Pendant ces deux mois, tout n’a pas été parfait, mais on ne peut pas nier qu’il y a eu un immense élan coopératif, inédit dans l’Education nationale. Cet élan, on doit absolument capitaliser dessus. Et, pour ce faire, il ne faut pas un énième Grenelle mais un pouvoir politique qui se mouille : initier des classes multi-niveaux où les enfants apprennent autant avec le professeur qu’avec leurs pairs, mêler les disciplines manuelles et intellectuelles, fusionner les voies professionnelles et générales au lycée ou encore introduire le droit et la philosophie dès le plus jeune âge. Cela ne se mettra pas en place du jour au lendemain, mais je suis persuadé que, sur le temps long, avec une volonté forte au niveau de l’exécutif, il est possible d’inverser la grammaire de l’école en faisant en sorte qu’elle s’adresse d’abord aux élèves en situation de fragilité structurelle ou conjoncturelle plutôt qu’à une petite élite d’enfants bien nés. Tous les élèves gagneraient à ce changement de paradigme. Une école qui se donne pour objectif d’inclure le plus grand nombre est par construction dans le souci de chacun. Une école du tri social est en revanche dans le déni de l’individualité.

Quelles sont les nouvelles façons de faire apparues pendant la crise du Covid-19 dont vous ne souhaiteriez PAS qu’elles se développent ? Et que proposer d’autres ?

Quand on écoute le ministre et son conseil scientifique, il semblerait que les principaux enseignements à tirer de cette crise soient à rechercher du côté des technologies de l’éducation. Des états généraux du numérique éducatif seront d’ailleurs organisés à la rentrée. Je ne nie pas que le numérique a démontré certaines vertus pendant cette période de confinement, mais il faut plus : une réflexion collective sur les finalités de l’école et, partant de là, un vrai projet éducatif pour la France. On ne peut pas se contenter de rhabiller l’existant, façon Grand Meaulnes avec un Ipad comme le propose M. Blanquer.
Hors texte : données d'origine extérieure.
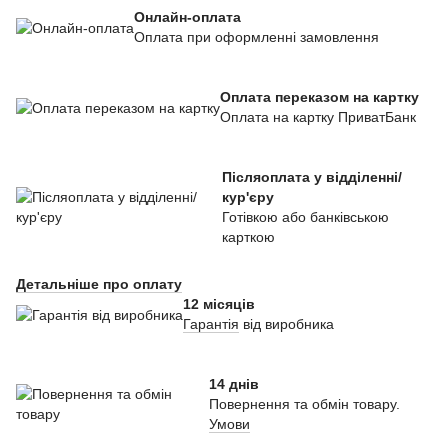
Онлайн-оплата
Оплата при оформленні замовлення
Оплата переказом на картку
Оплата на картку ПриватБанк
Післяоплата у відділенні/
кур'єру
Готівкою або банківською
карткою
Детальніше про оплату
12 місяців
Гарантія
від виробника
14 днів
Повернення та обмін товару.
Умови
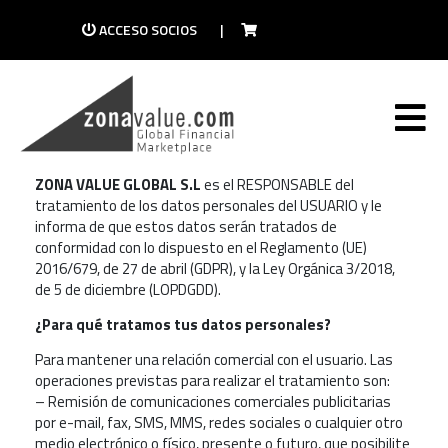
ACCESO SOCIOS
|
Política de privacidad
1. INFORMACIÓN AL USUARIO
¿Quién es el responsable del tratamiento de tus
datos personales?
ZONA VALUE GLOBAL S.L
es el RESPONSABLE del
tratamiento de los datos personales del USUARIO y le
informa de que estos datos serán tratados de
conformidad con lo dispuesto en el Reglamento (UE)
2016/679, de 27 de abril (GDPR), y la Ley Orgánica 3/2018,
de 5 de diciembre (LOPDGDD).
¿Para qué tratamos tus datos personales?
Para mantener una relación comercial con el usuario. Las
operaciones previstas para realizar el tratamiento son:
– Remisión de comunicaciones comerciales publicitarias
por e-mail, fax, SMS, MMS, redes sociales o cualquier otro
medio electrónico o físico, presente o futuro, que posibilite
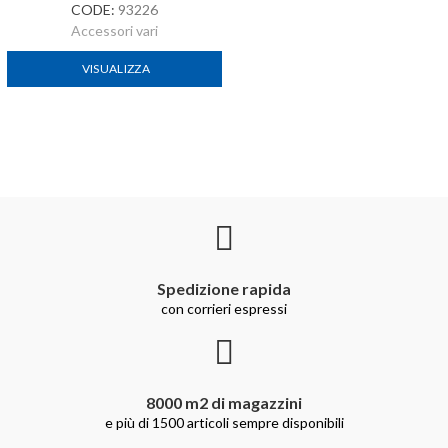
CODE:
93226
Accessori vari
VISUALIZZA
Spedizione rapida
con corrieri espressi
8000 m2 di magazzini
e più di 1500 articoli sempre disponibili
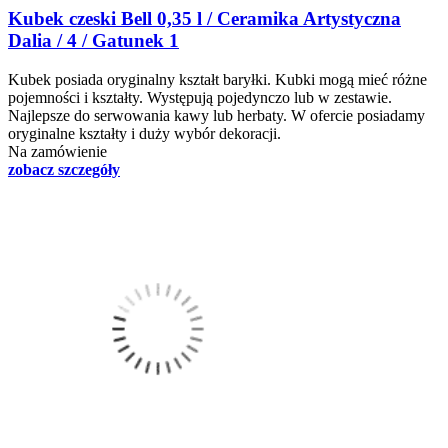
Kubek czeski Bell 0,35 l / Ceramika Artystyczna
Dalia / 4 / Gatunek 1
Kubek posiada oryginalny kształt baryłki. Kubki mogą mieć różne
pojemności i kształty. Występują pojedynczo lub w zestawie.
Najlepsze do serwowania kawy lub herbaty. W ofercie posiadamy
oryginalne kształty i duży wybór dekoracji.
Na zamówienie
zobacz szczegóły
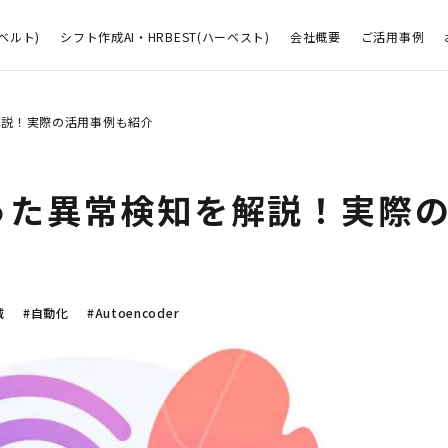
ベルト)
シフト作成AI・HRBEST(ハーベスト)
会社概要
ご活用事例
知を解説！実際の活用事例も紹介
rを使った異常検知を解説！実際
減
#自動化
#Autoencoder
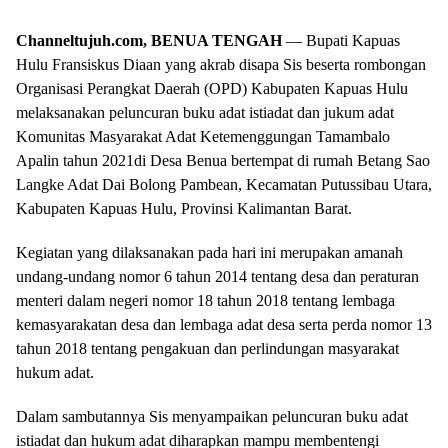
Channeltujuh.com, BENUA TENGAH
— Bupati Kapuas
Hulu Fransiskus Diaan yang akrab disapa Sis beserta rombongan
Organisasi Perangkat Daerah (OPD) Kabupaten Kapuas Hulu
melaksanakan peluncuran buku adat istiadat dan jukum adat
Komunitas Masyarakat Adat Ketemenggungan Tamambalo
Apalin tahun 2021di Desa Benua bertempat di rumah Betang Sao
Langke Adat Dai Bolong Pambean, Kecamatan Putussibau Utara,
Kabupaten Kapuas Hulu, Provinsi Kalimantan Barat.
Kegiatan yang dilaksanakan pada hari ini merupakan amanah
undang-undang nomor 6 tahun 2014 tentang desa dan peraturan
menteri dalam negeri nomor 18 tahun 2018 tentang lembaga
kemasyarakatan desa dan lembaga adat desa serta perda nomor 13
tahun 2018 tentang pengakuan dan perlindungan masyarakat
hukum adat.
Dalam sambutannya Sis menyampaikan peluncuran buku adat
istiadat dan hukum adat diharapkan mampu membentengi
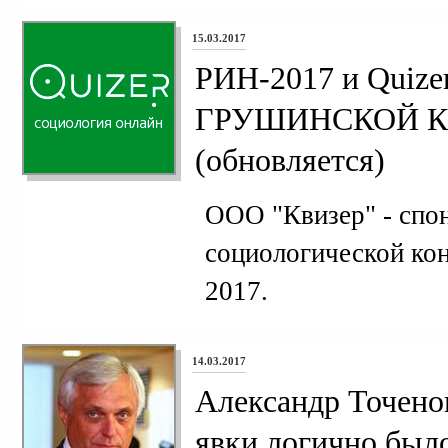
15.03.2017
РИН-2017 и Quiz
ГРУШИНСКОЙ 
(обновляется)
ООО "Квизер" - спо
социологической ко
2017.
14.03.2017
Александр Точено
явки логично было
Je suis par ailleurs très soucieux de la manière dont les données personnelles des élèves pourraient être exploitées afin de renforcer encore le tri scolaire. Ce dont nous avons besoin, ce n’est pas d’un big data ministériel, a fortiori s’il est géré par les Gafam, mais de logiciels open source développés établissement par établissement en s’adaptant aux besoins de chaque enseignants et en s’appuyant sur des prestataires locaux. Nos villes et nos quartiers regorgent de développeurs talentueux qui, ceci dit en passant, ont souvent développé leurs compétences en dehors du cadre scolaire. C’est à eux qu’il faut faire appel. J’entends bien que cela n’est pas dans la tradition jacobine de l’Education nationale. Mais, on en revient à mon développement précédent : l’école de l’après-Covid devra être horizontale et coopérative. Il n’y a pas d’autre alternative.
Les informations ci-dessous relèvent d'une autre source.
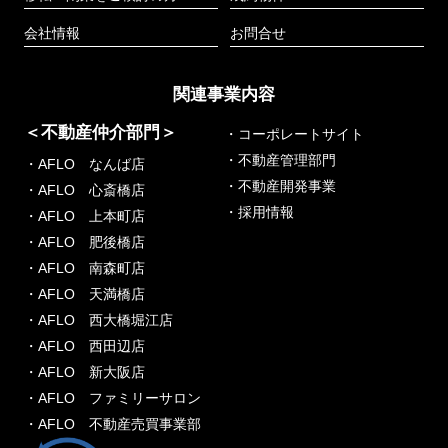
会社情報
お問合せ
関連事業内容
＜不動産仲介部門＞
・コーポレートサイト
・不動産管理部門
・AFLO なんば店
・不動産開発事業
・AFLO 心斎橋店
・採用情報
・AFLO 上本町店
・AFLO 肥後橋店
・AFLO 南森町店
・AFLO 天満橋店
・AFLO 西大橋堀江店
・AFLO 西田辺店
・AFLO 新大阪店
・AFLO ファミリーサロン
・AFLO 不動産売買事業部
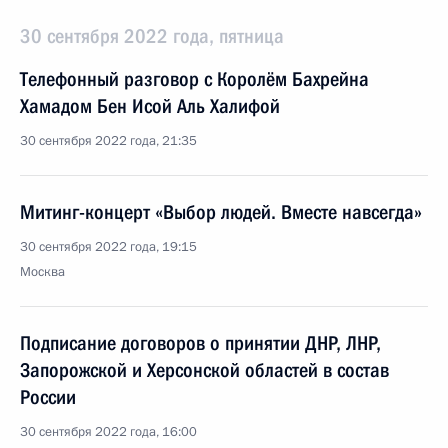
30 сентября 2022 года, пятница
Телефонный разговор с Королём Бахрейна
Хамадом Бен Исой Аль Халифой
30 сентября 2022 года, 21:35
Митинг-концерт «Выбор людей. Вместе навсегда»
30 сентября 2022 года, 19:15
Москва
Подписание договоров о принятии ДНР, ЛНР,
Запорожской и Херсонской областей в состав
России
30 сентября 2022 года, 16:00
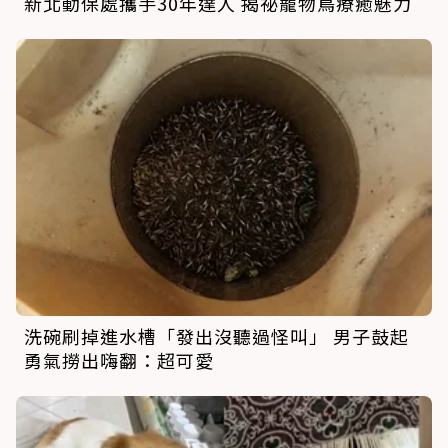
新北動保處攜手30年達人 揭祕寵物鳥療癒魅力
洗碗刷掉進水槽「發出沒聽過怪叫」 男子鼓起
勇氣撈出嗨翻：超可愛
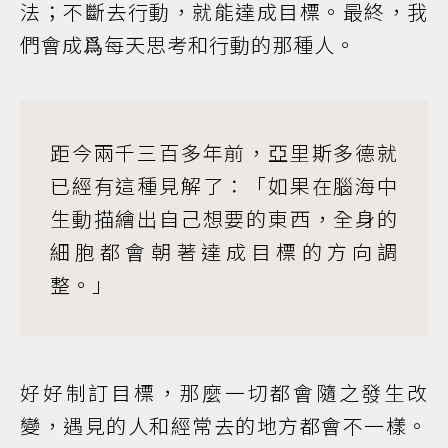
法；不斷去行動，就能達成目標。最終，我
們會成爲每天思考和行動的那種人。
距今兩千三百多年前，亞里斯多德就
已經有這種見解了：「如果在腦海中
生動描繪出自己想要的東西，全身的
細胞都會朝著達成目標的方向調
整。」
好好制訂目標，那麼一切都會隨之發生改
變，遇見的人和經常去的地方都會不一樣。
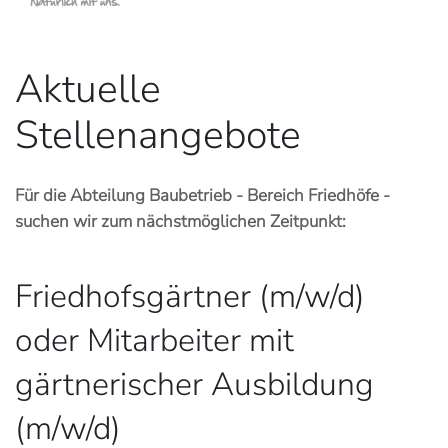
Aktuelle
Stellenangebote
Für die Abteilung Baubetrieb - Bereich Friedhöfe -
suchen wir zum nächstmöglichen Zeitpunkt:
Friedhofsgärtner (m/w/d)
oder Mitarbeiter mit
gärtnerischer Ausbildung
(m/w/d)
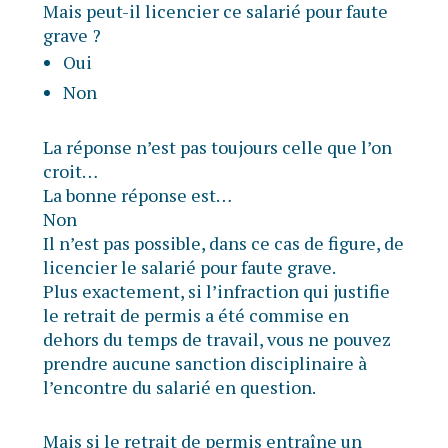
Mais peut-il licencier ce salarié pour faute
grave ?
Oui
Non
La réponse n’est pas toujours celle que l’on
croit…
La bonne réponse est…
Non
Il n’est pas possible, dans ce cas de figure, de
licencier le salarié pour faute grave.
Plus exactement, si l’infraction qui justifie
le retrait de permis a été commise en
dehors du temps de travail, vous ne pouvez
prendre aucune sanction disciplinaire à
l’encontre du salarié en question.
Mais si le retrait de permis entraîne un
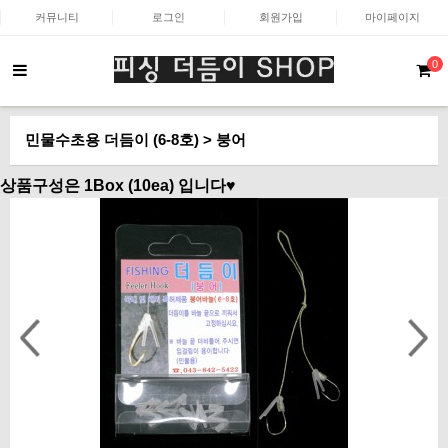
커뮤니티
로그인
회원가입
마이페이지
0
민물수초용 더듬이 (6-8호) > 붕어
상품구성은 1Box (10ea) 입니다♥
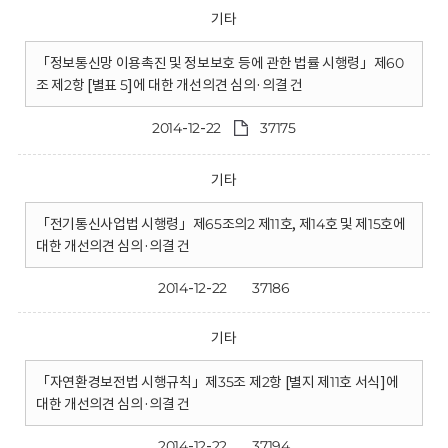
기타
「정보통신망 이용촉진 및 정보보호 등에 관한 법률 시행령」제60
조 제2항 [별표 5]에 대한 개선의견 심의·의결 건
2014-12-22
37175
기타
「전기통신사업법 시행령」제65조의2 제11호, 제14호 및 제15호에
대한 개선의견 심의·의결 건
2014-12-22
37186
기타
「자연환경보전법 시행규칙」제35조 제2항 [별지 제11호 서식]에
대한 개선의견 심의·의결 건
2014-12-22
37194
Quelles sont enfin les nouvelles façons de faire dont nous aurons besoin dans le monde de demain ?

La crise actuelle nous fait redécouvrir une évidence : le soin de soi et le soin de l’autre ne sont pas des luxes ou des vertus, mais des nécessités. Ce constat doit nous amener à repenser le contenu de nos enseignements. Lire, écrire, compter, connaître la Marseillaise, c’est très bien, mais l’école doit aussi protéger, éduquer au respect, au rapport au corps, amener à réfléchir au sens de la vie et permettre à chaque futur citoyen de connaître ses droits et ses devoirs. Si on explique aux gamins qu’il est strictement interdit de toucher les fesses de leur voisine, avec un peu de chance, ils ne le feront pas plus tard dans le métro. Si l’on permet aux jeunes filles de ne pas vivre leurs règles comme une maladie ou pire comme un péché, nous aurons fait un grand pas en direction d’une égalité réelle filles-garçons. Si les cantines deviennent gratuites, il sera possible d’apprendre à bien manger collectivement, en respectant son corps et les différences de croyances, qui nous distinguent mais ne doivent pas nous empêcher de faire société. Si, enfin, on développe chez les enfants un rapport préventif et non pas médicalisé à leur corps, on n’aura plus besoin de leur répéter de se laver les mains 40 fois dans la journée.

Cette dimension éducative existe aujourd’hui mais elle relève trop de l’initiative individuelle. Dans notre monde de l’après-Covid, il faut qu’elle fasse système, qu’elle soit promue et enseignée. La République, ça s’apprend, ça n’est pas qu’une question de proclamation.